▶ **DESCRIPTION OF THE TASK**:
Scan the records below and say how many lines include the word "Шлагбаумы", giving no other text.

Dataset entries
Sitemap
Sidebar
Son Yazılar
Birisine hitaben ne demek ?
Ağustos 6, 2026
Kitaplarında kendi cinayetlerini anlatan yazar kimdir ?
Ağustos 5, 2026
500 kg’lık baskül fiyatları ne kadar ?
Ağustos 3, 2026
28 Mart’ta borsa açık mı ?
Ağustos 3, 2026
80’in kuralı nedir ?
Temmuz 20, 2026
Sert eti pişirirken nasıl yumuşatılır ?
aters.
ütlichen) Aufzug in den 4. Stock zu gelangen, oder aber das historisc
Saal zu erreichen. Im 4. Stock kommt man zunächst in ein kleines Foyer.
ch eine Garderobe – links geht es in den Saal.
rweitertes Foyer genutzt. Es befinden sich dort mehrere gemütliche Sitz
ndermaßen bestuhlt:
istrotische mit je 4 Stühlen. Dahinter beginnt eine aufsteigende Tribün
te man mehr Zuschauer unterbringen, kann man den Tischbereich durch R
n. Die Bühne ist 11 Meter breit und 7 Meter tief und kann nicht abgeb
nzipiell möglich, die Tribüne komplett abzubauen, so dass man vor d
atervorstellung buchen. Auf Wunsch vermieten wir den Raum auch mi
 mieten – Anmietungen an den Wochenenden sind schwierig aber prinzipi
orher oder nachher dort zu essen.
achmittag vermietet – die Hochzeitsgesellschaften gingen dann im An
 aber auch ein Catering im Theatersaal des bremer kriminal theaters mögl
==
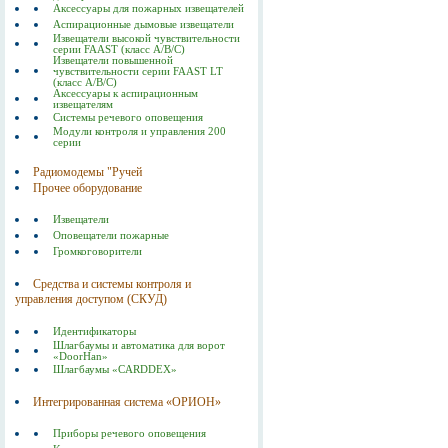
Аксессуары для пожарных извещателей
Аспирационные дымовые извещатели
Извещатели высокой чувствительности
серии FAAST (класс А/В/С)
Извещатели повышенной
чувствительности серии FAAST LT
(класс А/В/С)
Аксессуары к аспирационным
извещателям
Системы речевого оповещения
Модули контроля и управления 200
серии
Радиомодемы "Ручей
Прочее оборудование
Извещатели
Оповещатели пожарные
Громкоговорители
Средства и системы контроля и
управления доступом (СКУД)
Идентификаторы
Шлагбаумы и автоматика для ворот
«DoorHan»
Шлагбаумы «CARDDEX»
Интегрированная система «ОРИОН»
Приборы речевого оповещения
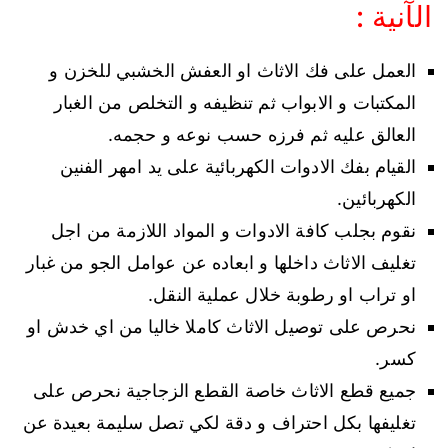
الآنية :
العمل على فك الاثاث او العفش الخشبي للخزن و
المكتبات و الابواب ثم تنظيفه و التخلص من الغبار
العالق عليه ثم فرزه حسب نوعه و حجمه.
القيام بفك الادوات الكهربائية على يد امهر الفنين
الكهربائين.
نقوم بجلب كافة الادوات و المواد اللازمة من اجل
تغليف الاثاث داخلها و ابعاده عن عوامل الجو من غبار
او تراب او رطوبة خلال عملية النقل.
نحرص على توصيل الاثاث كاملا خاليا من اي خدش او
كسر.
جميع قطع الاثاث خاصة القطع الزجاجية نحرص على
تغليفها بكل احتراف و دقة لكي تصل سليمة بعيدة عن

▶ **ANSWER BELOW**:
2